Unknown to anyone, our PC is the foremost researcher on Exaltations themselves. In his hubris/brilliance, he has managed to irrevocably tie his Hun and Po to his Exaltation via a truly legendary feat of sorcery. He wanted to have some insurance against his enemies in the Solar Deliberative, in case things descended into violence and he died.

Of course, after his death his Exaltation gets trapped with the rest of them in the Jade Prison.

When Jade Prison is broken, his exaltation goes for a worthy person to bear. Just as the poor sod exalts, our PC's soul bound to the Exaltation destroys the newly exalted guy's soul and takes over his body.

Of course due to taking over a new body, our PC is trapped in an Essence 1 body with mortal level physical attributes, but he fully keeps his mental/social attributes as well as his skills/charms. His memories are quite vivid, so he remembers being betrayed by Sidereals 15 minutes ago, also assuming that only a couple of months have passed since his exaltation found a new bearer.

So we have a First Age Solar with great knowledge but a piddly essence rating, so he can't just go to Yu-Shan and start slaughtering everyone. He also has no idea about what happened and is in for a huge culture shock.

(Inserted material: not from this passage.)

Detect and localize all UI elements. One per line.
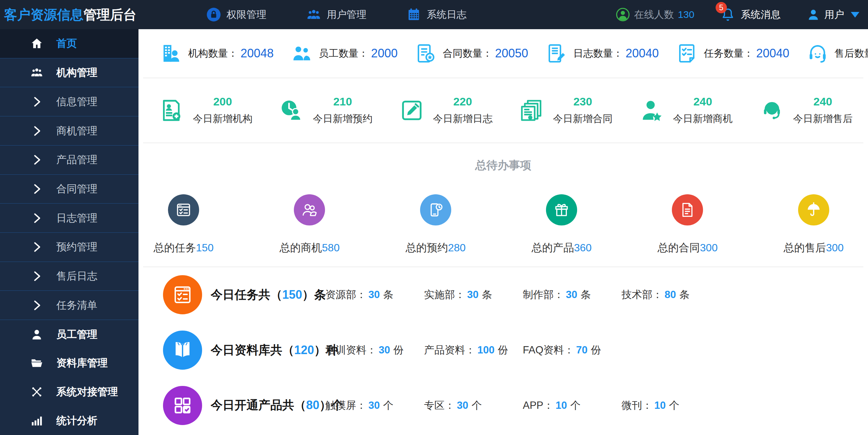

He is very much both Great and Terrible as expected from a such figure from the First Age. He views mortals as akin to ants, and other Exalts as slightly bigger ants. But the principalities he ruled were utopias, other than casual creation of slave races or using interesting mortals as breeding stock etc.

What will he do when he is stuck inside an inferior body and can't even cast a couple of worthless sapphire circle spells?

What do you guys think of the concept? I feel like an exploration of Creation from the view of someone who has seen how things were at its peak, and is disgusted with how they ran it all into the ground is very interesting.
I think the central idea of a Solar protagonist coming from the HFA is a really interesting one, especially when you deal with things like their low essence rating meaning they have knowledge of a lot of tech they can't understand given their essence level (and even if they could they can't reproduce without HFA infrastructure).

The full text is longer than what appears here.